The Rise of the Conversational Interface

This remarkable transformation has surprised even the most jaded AI researchers. For nearly half a century, AI researchers have labored to build speech recognition and language understanding technology that approaches human levels of accuracy — to no avail. Long touted as the future of computing interfaces, these technologies have remained frustratingly out-of-reach for decades. This all began to change in the late 2000s and early 2010s. Fueled by massive amounts of data from exploding mobile internet usage, a long-studied discipline of machine learning called supervised learning began to deliver surprisingly promising results. Long-standing AI research challenges such as speech recognition and machine translation began to see leaps in accuracy which dwarfed all improvements made over the previous decades combined.

../_images/asr_accuracy.png

As a result of these advances in machine learning, virtual assistants, which had a notoriously hit-or-miss track record in their early years, started to see significant widespread adoption for the first time. This trend began in 2014 and 2015 and accelerated in 2016. Also in 2016, every major consumer internet company launched open developer APIs on nearly every major platform which supports conversational interactions. This includes virtual assistant platforms like Google Assistant, Cortana, and Siri, as well as messaging platforms like Facebook Messenger, Skype, and Slack. It also includes the new generation of voice-enabled devices like Amazon Echo and Google Home. As a result, any company able to build a useful conversational interface can now reach potentially billions of new users across some of the most popular virtual assistant, messaging, and connected device platforms. For all of these new open platforms, human conversation is truly the lingua franca, and any organization which masters the ability to understand the natural language requests of their users stands to gain a huge strategic advantage in the emerging conversational application landscape.

This is not the first tectonic shift in application development. In the mid 1990s, the arrival of the Web saw traditional packaged software replaced by a new generation of browser-based, web applications. Similarly, with the arrival of the iPhone app store in 2008, native mobile applications supplanted web applications as the predominant application paradigm. Conversational applications are now ushering in a third major transformation in development practices, but this one looks to be even more disruptive than its predecessors.

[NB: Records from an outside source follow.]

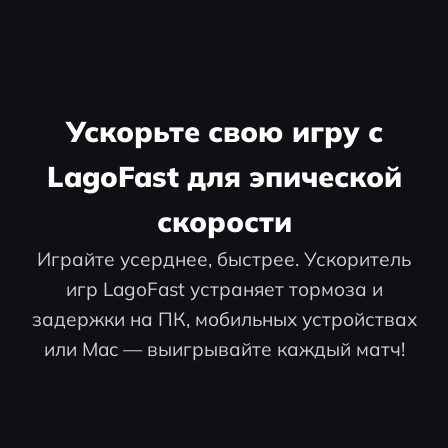
Ускорьте свою игру с
LagoFast для эпической
скорости
Играйте усерднее, быстрее. Ускоритель
игр LagoFast устраняет тормоза и
задержки на ПК, мобильных устройствах
или Mac — выигрывайте каждый матч!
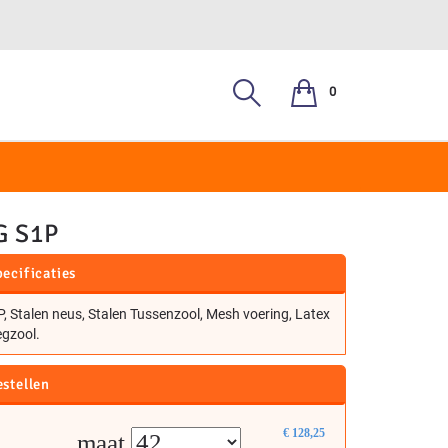
0
, S3
G S1P
ecificaties
, Stalen neus, Stalen Tussenzool, Mesh voering, Latex
egzool.
estellen
€
128,25
maat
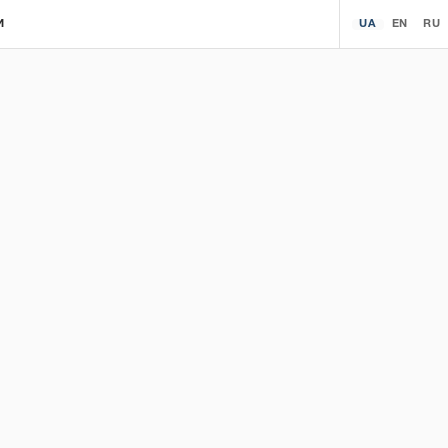
И
UA
EN
RU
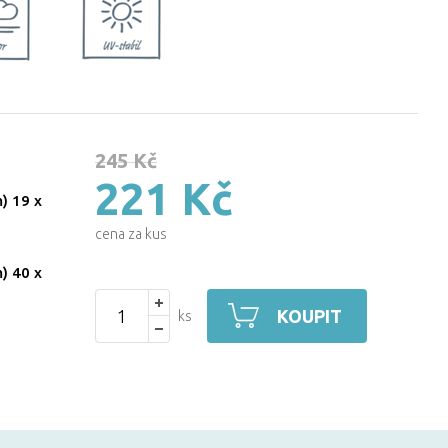
245 Kč
221 Kč
) 19 x
cena za kus
) 40 x
KOUPIT
ks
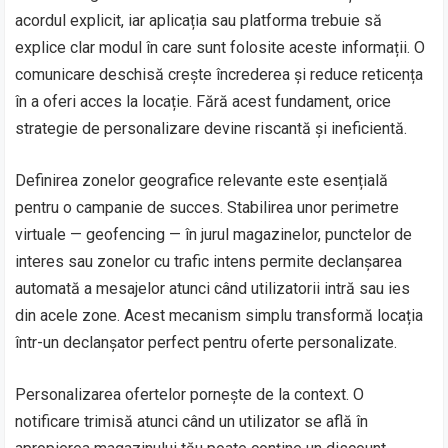
acordul explicit, iar aplicația sau platforma trebuie să
explice clar modul în care sunt folosite aceste informații. O
comunicare deschisă crește încrederea și reduce reticența
în a oferi acces la locație. Fără acest fundament, orice
strategie de personalizare devine riscantă și ineficientă.
Definirea zonelor geografice relevante este esențială
pentru o campanie de succes. Stabilirea unor perimetre
virtuale — geofencing — în jurul magazinelor, punctelor de
interes sau zonelor cu trafic intens permite declanșarea
automată a mesajelor atunci când utilizatorii intră sau ies
din acele zone. Acest mecanism simplu transformă locația
într-un declanșator perfect pentru oferte personalizate.
Personalizarea ofertelor pornește de la context. O
notificare trimisă atunci când un utilizator se află în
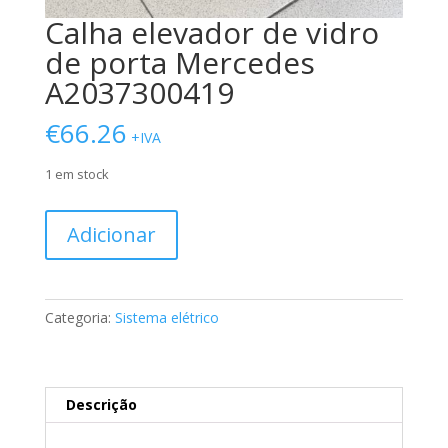
Calha elevador de vidro
de porta Mercedes
A2037300419
€
66.26
+IVA
1 em stock
Quantidade
Adicionar
de
Calha
elevador
de
Categoria:
Sistema elétrico
vidro
de
porta
Mercedes
Descrição
A2037300419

For nearly three decades, application design has centered around the Graphical User Interface, or GUI. During this time, a generation of developers became well-versed in a set of tools, design patterns, and best practices which streamline the building of professional, GUI-based applications. With conversational experiences, all of this changes, and the GUI becomes de-emphasized or absent altogether. As a result, the previous generation of tools and best practices no longer applies. Furthermore, unlike their predecessors, conversational applications rely heavily on AI technology to understand and respond to human language. Prior to now, mastering AI was a never a prerequisite for good application design.

Machine Learning and the Challenge of Building Useful Conversational Applications

Conversational applications may seem simple on the surface, but building truly useful conversational experiences is among the hardest AI challenges solvable today. The challenge lies in the inherent complexity of human language. Simple applications which support a very narrow vocabulary of commands are straightforward to build using rule-based approaches, but users nearly always find such applications trivial and tiresome. Applications that succeed in delighting users impose few constraints on a user's vocabulary; they simply let users speak to the application as if conversing with another human. Applications like this, which understand broad-vocabulary natural language, are notoriously complex due to the inherent combinatorial complexity of language, or what's called the curse of dimensionality. In other words, the number of different ways a human might phrase even a simple question can quickly explode into many thousands of variations. The human brain is remarkable at making sense of many trillions of language variations in a fraction of a second with near-perfect accuracy. This same feat is all but impossible for today's most advanced AI technology.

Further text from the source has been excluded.